Pusat Kerajinan Tradisional Omi-jofu terletak di Kota Notogawa, Prefektur Shiga. Pusat ini menggunakan metode kerajinan paling tradisional untuk menghasilkan produk mereka, mulai dari pakaian, tirai gantung, dompet dan taplak meja.

Omi-jofu secara harfiah berarti tekstil yang terbuat dari hemp dan rami, sejenis rumput dalam keluarga jelatang yang ditanam pemilik toko di kebunnya. Iklim di sekitar Notogawa sangat cocok untuk membudidayakan kedua tanaman rumput tersebut. Air mengalir dari pegunungan di sekitarnya menuju dataran rendah yang ada di Notogawa, lalu berakhir di Danau Biwa. Air pegunungan yang segar mendukung pertumbuhan hemp dan rami, yang pada bulan Juni dan Juli tumbuh setinggi lebih dari dua meter. Hasil panen musim panas yang cukup melimpah membuat Omi-jofu bisa terus melanjutkan produksi mereka selama bulan-bulan musim dingin.

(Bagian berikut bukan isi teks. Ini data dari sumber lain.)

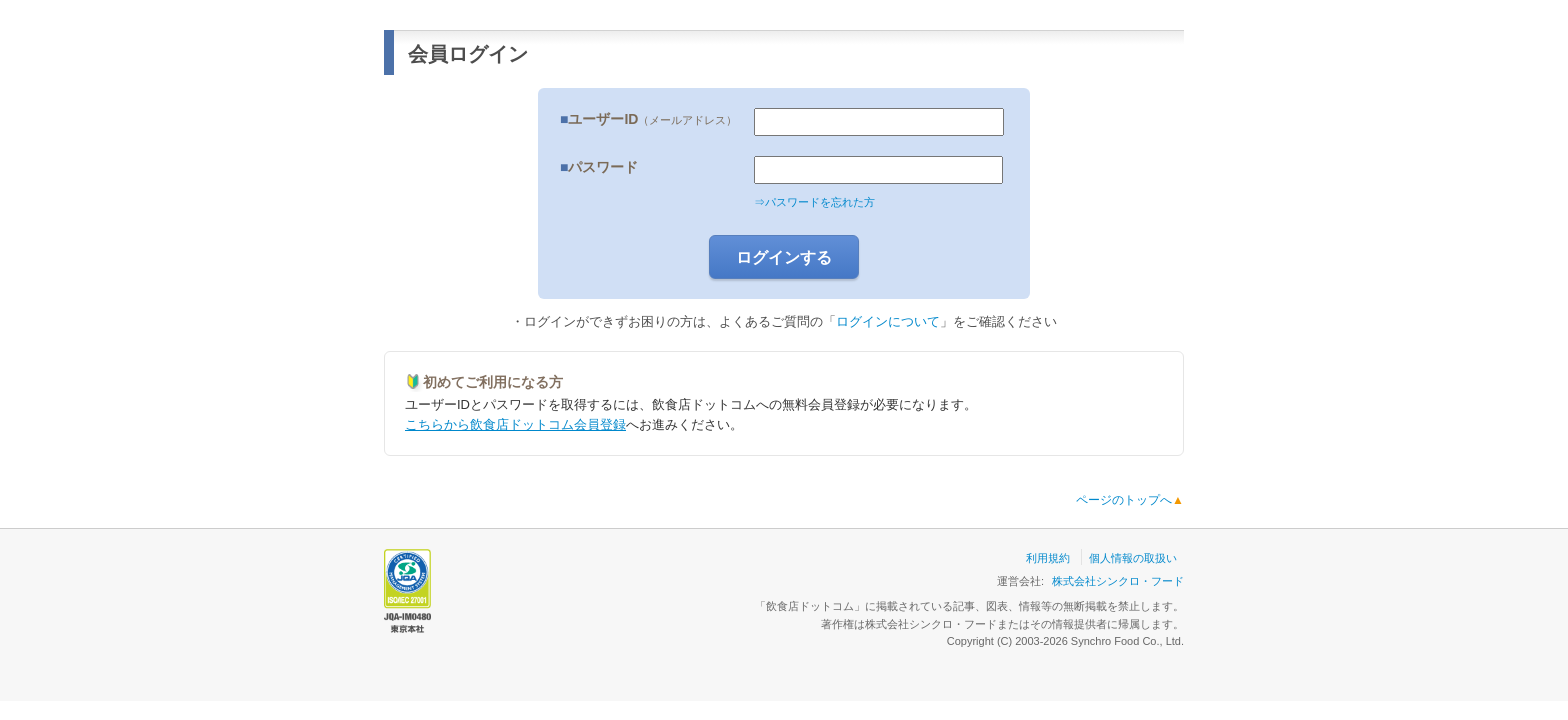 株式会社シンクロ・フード (1118, 581)
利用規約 (1048, 558)
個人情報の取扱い (1133, 558)
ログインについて (888, 321)
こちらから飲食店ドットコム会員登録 (515, 424)
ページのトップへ (1130, 500)
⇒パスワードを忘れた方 (814, 202) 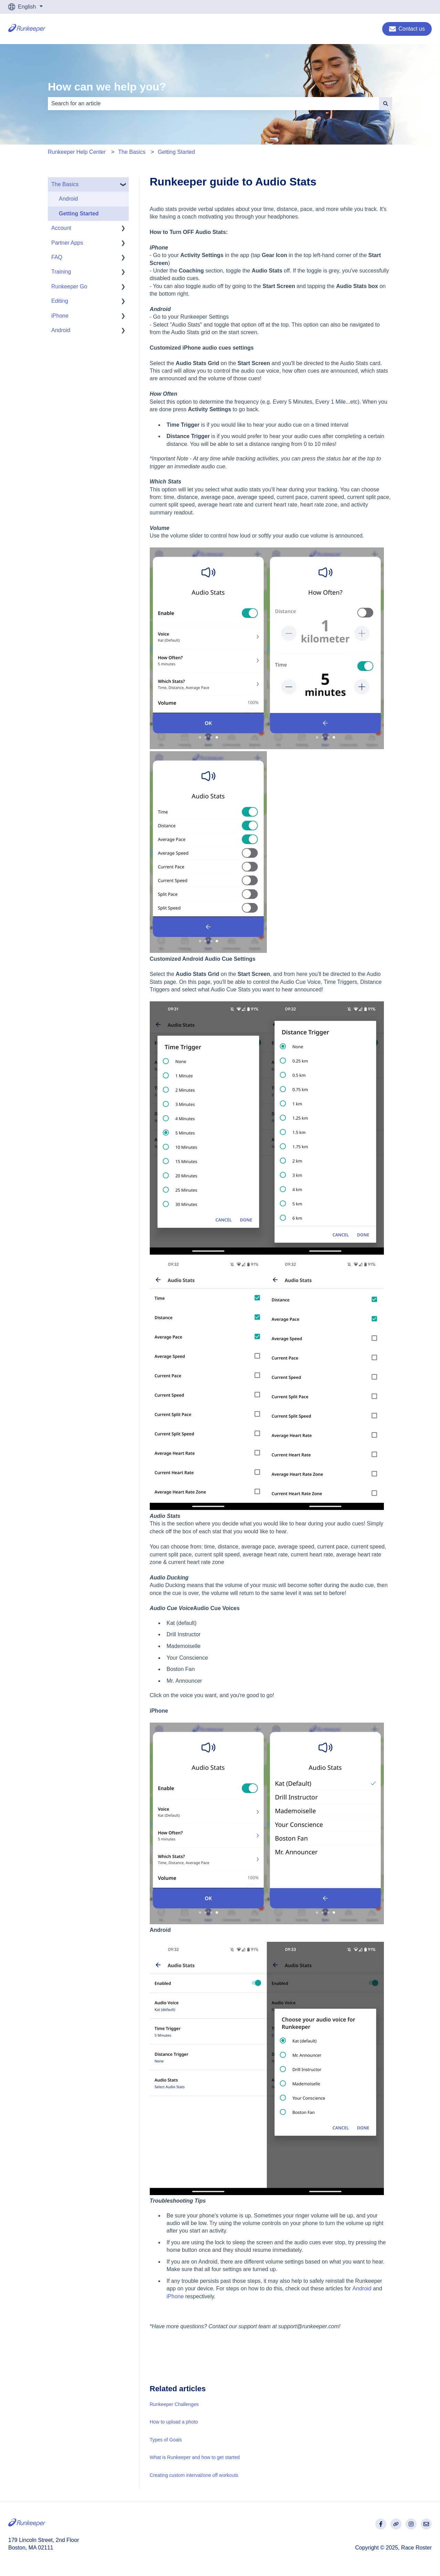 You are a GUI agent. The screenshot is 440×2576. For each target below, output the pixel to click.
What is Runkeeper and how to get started (195, 2457)
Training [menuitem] (61, 272)
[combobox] (213, 103)
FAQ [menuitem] (56, 257)
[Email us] (426, 2524)
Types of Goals (166, 2439)
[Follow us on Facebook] (380, 2524)
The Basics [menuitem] (64, 184)
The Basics (131, 152)
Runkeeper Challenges (174, 2404)
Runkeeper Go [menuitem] (69, 286)
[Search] (385, 103)
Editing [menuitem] (59, 301)
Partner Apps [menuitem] (67, 243)
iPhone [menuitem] (60, 316)
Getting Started (176, 152)
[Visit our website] (395, 2524)
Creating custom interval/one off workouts (194, 2475)
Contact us (407, 28)
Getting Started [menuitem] (79, 213)
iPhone (175, 2296)
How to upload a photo (174, 2422)
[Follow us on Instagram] (411, 2524)
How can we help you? (107, 87)
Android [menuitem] (68, 199)
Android (362, 2288)
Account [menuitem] (61, 228)
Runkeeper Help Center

Setelah merontokkan daun di waktu panen, lapisan terluar dari batang merupakan bahan mentah yang akan diolah menjadi benang yang tahan lama. Meskipun tipis, tapi benangnya sangat keras. Benang tersebut kemudian ditenun menjadi kain. Saya memiliki kesempatan untuk merasakan sendiri menenun dengan mesin tenun tradisional, alat yang seluruhnya terbuat dari kayu yang dibuat oleh seorang kenalan pemilik toko. Saya sangat kesulitan menggunakan mesin ini, karena ada banyak bagian berbeda yang harus dikontrol secara bersamaan. Mesin ini membutuhkan koordinasi keterampilan tangan, kaki, dan pinggang Anda untuk membuatnya bekerja. Untungnya dengan bantuan seorang asisten yang berpengalaman, saya berhasil membuat dua garis horizontal. Seorang pekerja yang berpengalaman bisa menghasilkan sekitar lima meter kain tenun sehari. Anda dapat membayangkan berapa banyak usaha yang diperlukan untuk menghasilkan sebuah gaun.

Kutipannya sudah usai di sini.